Recorded in Pennsylvania Abolition Society Books page 15
John Todd[1]

I certify that at a Court of Oyer & Terminer [2] &c held at Philadelphia for the City and County of Philadelphia [obscured and missing text]1786 Negro John Letnum who had been committed [missing text]James Loughead [3] Esq on a charge made by Daniel Glenn [missing text]Oxford Township of being a Runaway & belonging to Israel [missing text]nnison of Northampton County was discharged by [missing text]clamation from confinement   witness my Hand
[missing text]2d December 1786

Edward Burd [4], Prot [5] Sup Cr

Recorded in Committee Book of Society Book . Page 85
for the Relief of Free Negroes Unlawfully [6]
[obscured]

*        *        *

          I certify that at a Court of Oyer & Terminer &c. held at Philadelphia for the City and County of Philadelphia the twenty second day of April 1786, Negro John Letnum who had been committed by James Loughead Esq. on a charge made by Daniel Glenn of Oxford Township of being a runaway & belonging to Israel Dennison of Northampton was discharged by Proclamation from confinement the 2d of December 1786.  Winess my Hand

Edw. Burd, prot Sup. Court

          A Copy

 


 

[1] As the Pennsylvania Abolition Society was re-organizing itself in the mid-1780s, John Todd, a Quaker schoolteacher, was an integral figure who was elected Secretary of the Society in 1784.  Over the ensuing years, he would serve actively on several of its committees. 

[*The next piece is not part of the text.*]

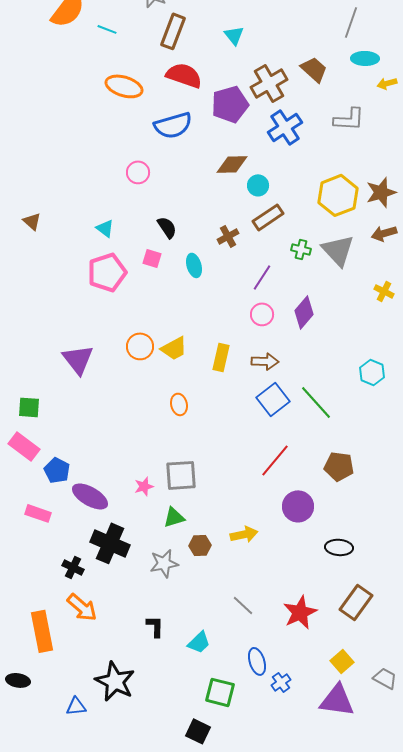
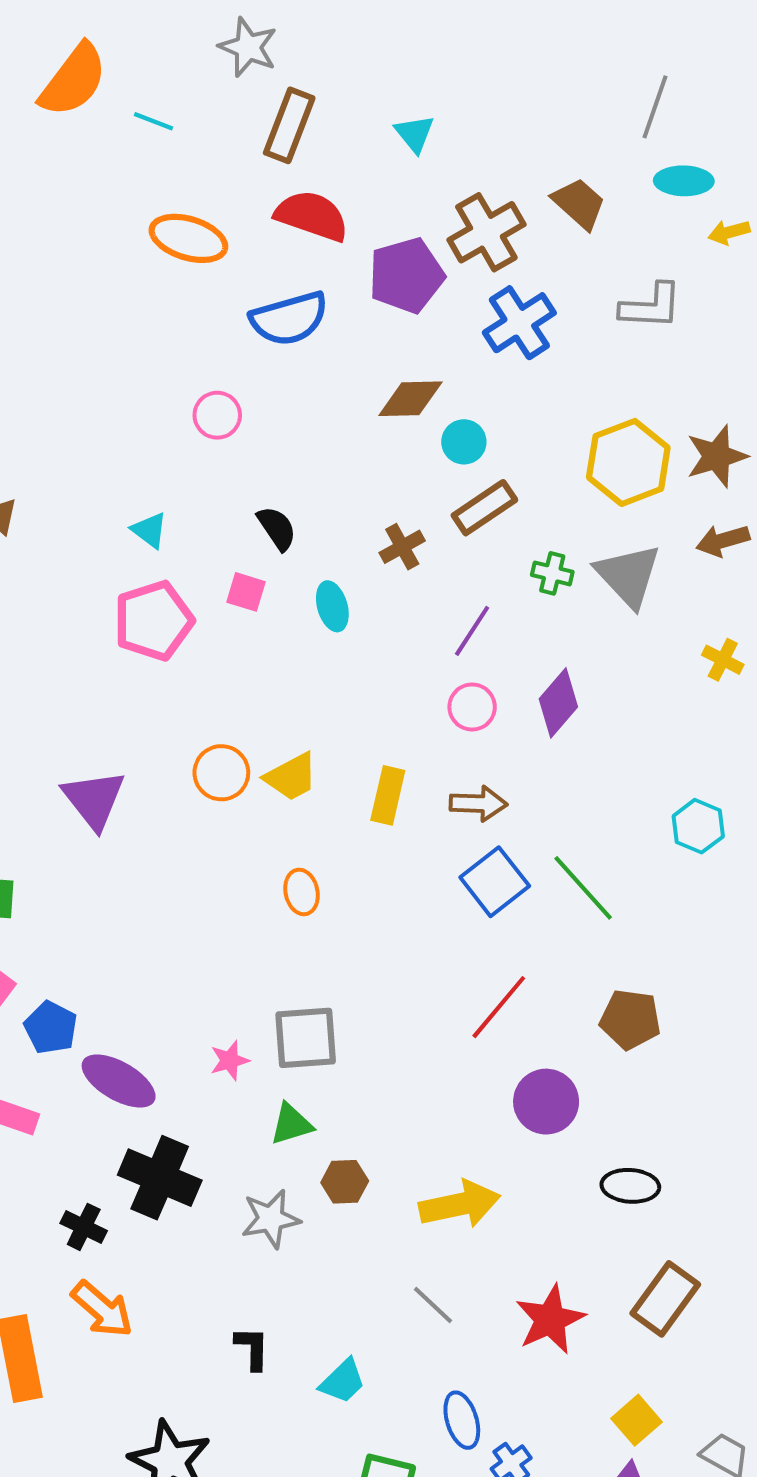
yellow arrow: (244, 534) -> (460, 1204), moved, size x1.4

[2] A Court of Oyer and Terminer handled high criminal cases in some states of the United States including Pennsylvania and Virginia.

[3] In 1785, James Loughead was a prominent County Magistrate who lived at 275 Front Street. Macpherson’s Directory for the City and Suburbs of Philadelphia (1785), 82.

[4] Edward Burd was the Prothonotary of the state Supreme Court.  In 1785, he lived at 414 Third Street in Philadelphia.  Macpherson’s Directory for the City and Suburbs of Philadelphia (1785), 17.

[5] “Prot” is an abbreviation for “prothonotary,” a term for a chief clerk or official in certain courts of law.

[6] The Society for the Relief of Negroes Unlawfully Held in Bondage was the initial name of the emerging antislavery society created by Quakers Israel Pemberton, Thomas Harrison and several other men in Philadelphia in April 1775.  As the Society re-organized itself in the mid-1780s, its members renamed their association the Pennsylvania Society for Promoting the Abolition of Slavery, more commonly refered to as the Pennsylvania Abolition Society.